I still have flashbacks to driving on the left side of the road and was startled yesterday when the van in which I was riding crossed lanes to turn left. I drove on the left side of the road for 16 months and should have expected difficulty in driving on the right side again, but I felt that after four months of being in the U.S., I should have been used to it by now.

But what makes reverse culture shock such…a shock…is that it’s not expected

The need to adjust to the culture in which I grew up was not expected. The confusion in grocery stores was not expected. The anxiety over someone moving his or her leg up and down and shaking the floor like an earthquake was not expected.

There’s no five-step plan for going through reverse culture shock.
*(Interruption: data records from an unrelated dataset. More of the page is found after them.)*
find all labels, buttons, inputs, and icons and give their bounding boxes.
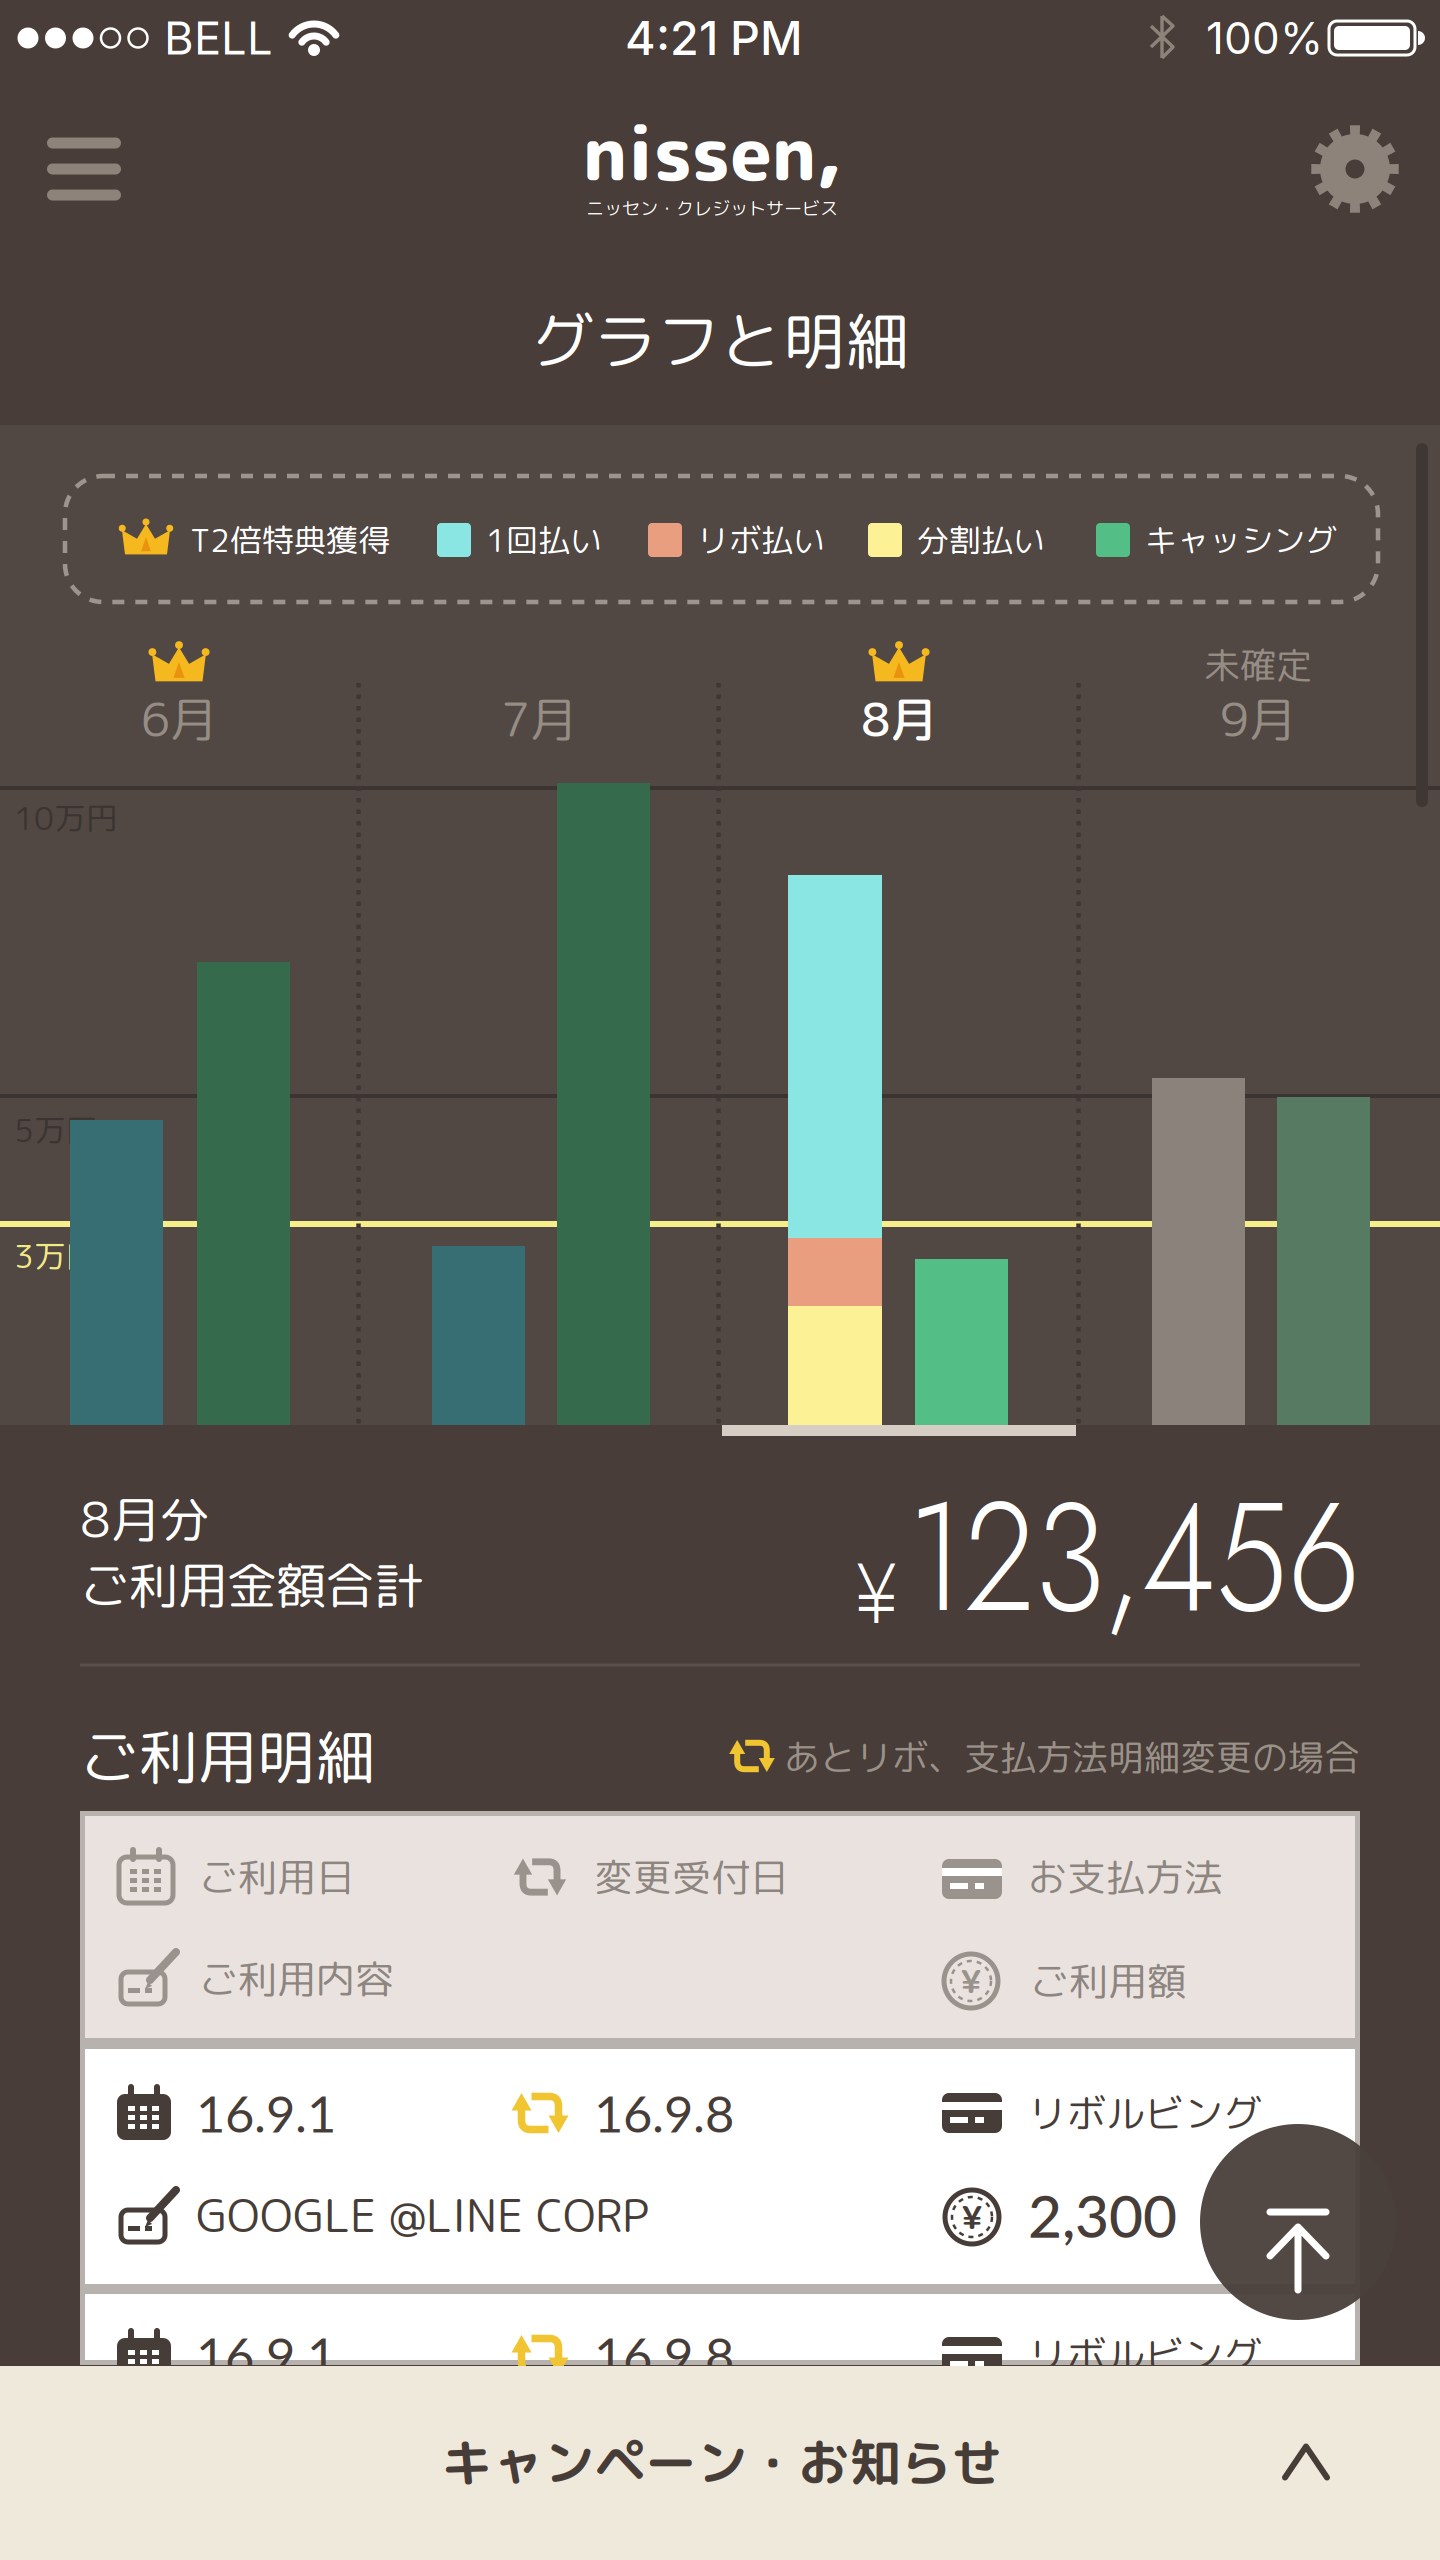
staticText: リボルビング [1028, 2328, 1262, 2382]
staticText: 分割払い [917, 518, 1045, 562]
staticText: キャッシング [1145, 518, 1337, 562]
staticText: キャンペーン・お知らせ [442, 2427, 1002, 2497]
staticText: 7月 [501, 686, 577, 752]
staticText: ご利用内容 [199, 1952, 394, 2006]
staticText: リボルビング [1028, 2086, 1262, 2140]
staticText: ¥ [960, 1959, 982, 2003]
staticText: リボ払い [697, 518, 825, 562]
staticText: 4:21 PM [625, 10, 803, 66]
staticText: ご利用額 [1030, 1954, 1186, 2008]
staticText: 1回払い [486, 518, 602, 562]
button[interactable]: キャンペーン・お知らせ [0, 2366, 1440, 2560]
staticText: ご利用明細 [80, 1715, 375, 1797]
staticText: ¥ [962, 2195, 982, 2239]
staticText: 6月 [141, 686, 217, 752]
staticText: ご利用日 [199, 1850, 355, 1904]
staticText: あとリボ、支払方法明細変更の場合 [784, 1732, 1360, 1782]
staticText: お支払方法 [1028, 1850, 1223, 1904]
staticText: 123,456 [828, 1447, 1360, 1667]
button[interactable]: Settings [1309, 123, 1401, 215]
button[interactable]: Menu [47, 138, 121, 200]
staticText: 16.9.1 [196, 2325, 336, 2385]
staticText: T2倍特典獲得 [190, 518, 390, 562]
button[interactable]: Scroll to top [1200, 2124, 1396, 2320]
staticText: 9月 [1220, 686, 1296, 752]
staticText: 10万円 [14, 796, 118, 840]
staticText: 100% [1206, 11, 1323, 65]
staticText: BELL [164, 11, 273, 66]
staticText: グラフと明細 [531, 296, 909, 384]
staticText: 5万円 [14, 1108, 98, 1152]
staticText: 3万円 [14, 1234, 98, 1278]
staticText: 変更受付日 [594, 1850, 789, 1904]
staticText: ご利用金額合計 [80, 1551, 423, 1619]
staticText: GOOGLE @LINE CORP [196, 2183, 649, 2247]
staticText: nissen, [582, 101, 842, 204]
staticText: 2,300 [1028, 2180, 1177, 2250]
staticText: 8月分 [80, 1485, 209, 1553]
staticText: ニッセン・クレジットサービス [586, 196, 838, 221]
staticText: 8月 [861, 686, 937, 752]
staticText: 16.9.8 [594, 2083, 734, 2143]
staticText: 16.9.1 [196, 2083, 336, 2143]
staticText: 未確定 [1204, 640, 1312, 690]
staticText: 16.9.8 [594, 2325, 734, 2385]
button[interactable]: nissen ニッセン・クレジットサービス [582, 101, 842, 229]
But here are five things that have helped me:

  1. Consistent and honest journal writing. I returned home with ten journals filled with accounts of my travels. And then, all of a sudden, I stopped writing down what happened every day. Part of me thought I didn’t need to because I was back in the familiar. But after a while, I became anxious because I was trying to process a lot of information without writing anything down. Once I began journaling again, having honest conversations in writing about what was happening, I felt better.
  2. Listening to music. Often, when I feel tense, it means I haven’t listened to music in a long time (which usually is an hour or two). It’s been strange: there have been times when I forget about listening to music. But when I remember, I turn up Coldplay or shuffle my 173 hours worth of music on my laptop, and the tension starts fading. Listening to artists I heard overseas, such as Skipinnish (from Oban, Scotland) or nomad (from Christchurch, New Zealand), helps as well.
  3. Finding community. When I was teaching, I found instant community at the schools with students and staff. While traveling, I made instant friends in hostels, on the farms on which I worked, and in the communities where I lived. Seeking community long-term requires more than instantaneous connections. Finding my place here takes time and work…but it will be some of the most rewarding work I’ll ever undertake.
  4. Sorting through my pictures. I brought back over 27,000 photos from my 16 months of travel and need to attach keywords to them while I still remember where I took them and what was happening. This winter, I’ve missed Mt. Cook. I’m reminded of the way it smelled, its climate, Kiwi food, the snow, the mist. Looking at the pictures of Mt. Cook helps me process my trip and remember.
  5. Remembering daily routines and activities enjoyed while traveling, and continuing to enjoy them. Hiking, writing, photography, working outdoors, doing satisfying work, and going out to dinner were part of my daily and weekly routines. When I stopped participating in them upon returning home, I was thrown off balance. For example, my knees and ankles started aching because I wasn’t hiking every two or three days like I had while traveling. I started walking up and down the driveway to the farm, an automatic one mile, and that helped.

I understand now why I met so many long-time travelers: it’s hard to stay in one place. We’re made to move around, to experience new things. History is filled with people doing this. And now, I am re-acclimating, and frustration comes because I didn’t expect the necessity of growing accustomed to my own hometown again.

The reverse culture shocks have been fading (although I still never know when one will crop up), and using these five strategies have helped me work with the surprises and settle back in to Indiana.